When she was twenty years old, her uncle died, and she returned to her paternal home at Desenzano. Convinced that the great need of her times was a better instruction of young girls in the rudiments of the Christian religion, she converted her home into a school where at stated intervals she daily gathered all the little girls of Desenzano and taught them the elements of Christianity. It is related that one day, while in an ecstasy, she had a vision in which it was revealed to her that she was to found an association of virgins who were to devote their lives to the religious training of young girls. The school she had established at Desenzano soon bore abundant fruit, and she was invited to the neighbouring city, Brescia, to establish a similar school at that place. Angela gladly accepted the invitation.
In 1524, while making a pilgrimage to the Holy Land, she became suddenly blind when she was on the island of Crete, but continued her journey to the Holy Places and was cured on her return while praying before a crucifix at the same place where she was struck with blindness a few weeks before.
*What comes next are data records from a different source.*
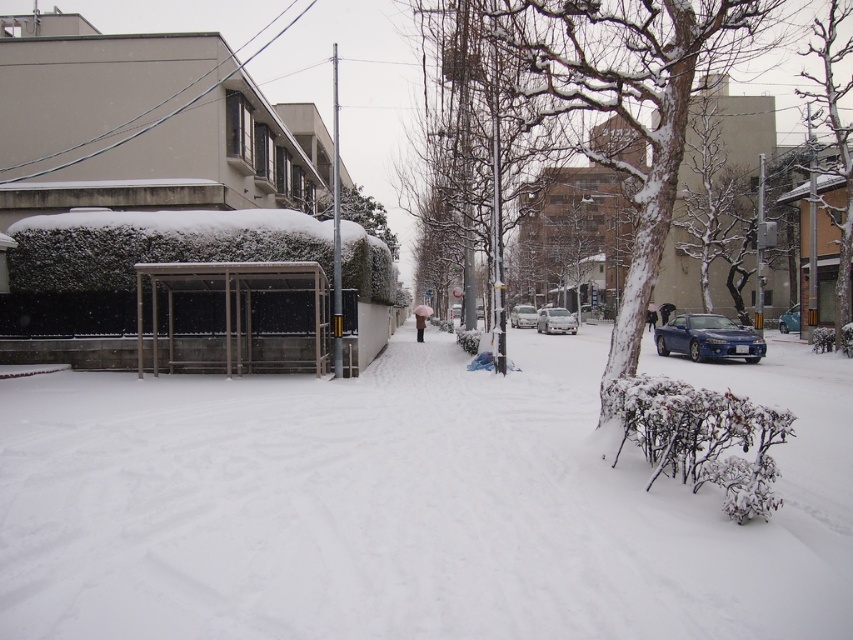 Can you confirm if white matte van at center is taller than white glossy sedan at center?

Yes.

Find the location of a particular element. white matte van at center is located at coordinates (555, 321).

The image size is (853, 640). Identify the location of white matte van at center. (555, 321).

Which is above, snow-covered tree at right or shiny blue car at center?

snow-covered tree at right

Who is more forward, (808,92) or (718,342)?

Point (718,342) is in front.

The height and width of the screenshot is (640, 853). I want to click on snow-covered tree at right, so click(x=834, y=134).

Consider the image. Does white fluffy snow at center have a smaller size compared to white matte van at center?

Incorrect, white fluffy snow at center is not smaller in size than white matte van at center.

Does point (59, 573) come in front of point (543, 332)?

That is True.

Identify the location of white fluffy snow at center. (410, 502).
When, in the jubilee year 1525, she had come to Rome to gain the indulgences, Pope Clement VII, who had heard of her great holiness and her extraordinary success as a religious teacher of young girls, invited her to remain in Rome; but Angela, who shunned publicity, returned to Brescia. Finally, on the 25th of November, 1535, Angela chose twelve virgins and laid the foundation of the order of the Ursulines in a small house near the Church of St. Afra in Brescia. Having been five years superior of the newly-founded order, she died.
Her body lies buried in the Church of St. Afra at Brescia. She was beatified in 1768, by Clement XIII, and canonized in 1807, by Pius VII. Her feast is celebrated 31 May. [Note: After this article was written, her feast was moved to 27 January.]
HEIMBUCHER, Orden und Kongregationen (Paderborn, 1896), 1 511 sqq., SEEB`CK, Herrlichkeit der katholischen Kirche (Innsbruck, 1900); GUÉRIN, Les petite Bollandsstes (Paris), III, 326 sqq., Bullarii Romani Continuatio, VII, pt. I; her biography has been written in French by BAUTHORS (Abbeville, 1894) at Notre Dame d'Alet (1885), PASTEL, (Paris, 1878); in German by an Ursuline (Innsbruck, 1893), by an Ursuline (Paderborn, 1892), in Italian by GIRELLI (Brescia, 1871);by SALVATORI (Rome, 1807).